(ABOUT THIS EXERCISE): A faithful copy of the entries, without any pictures, is what is needed here.

§

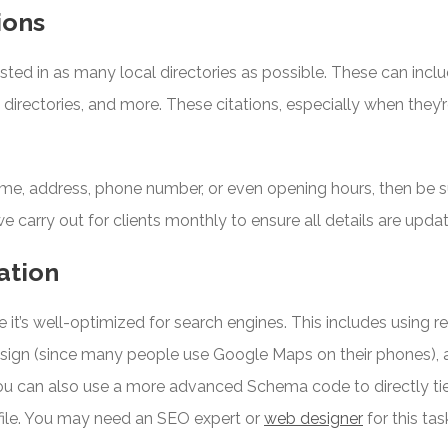
ions
isted in as many local directories as possible. These can incl
c directories, and more. These citations, especially when they’
me, address, phone number, or even opening hours, then be su
 we carry out for clients monthly to ensure all details are upda
ation
e it’s well-optimized for search engines. This includes using 
design (since many people use Google Maps on their phones), a
u can also use a more advanced Schema code to directly tie
file. You may need an SEO expert or
web designer
for this tas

§

(RESPONSE FOR THIS EXERCISE):
ions
isted in as many local directories as possible. These can incl
c directories, and more. These citations, especially when they’
me, address, phone number, or even opening hours, then be su
 we carry out for clients monthly to ensure all details are upda
ation
e it’s well-optimized for search engines. This includes using 
design (since many people use Google Maps on their phones), a
u can also use a more advanced Schema code to directly tie
file. You may need an SEO expert or
web designer
for this tas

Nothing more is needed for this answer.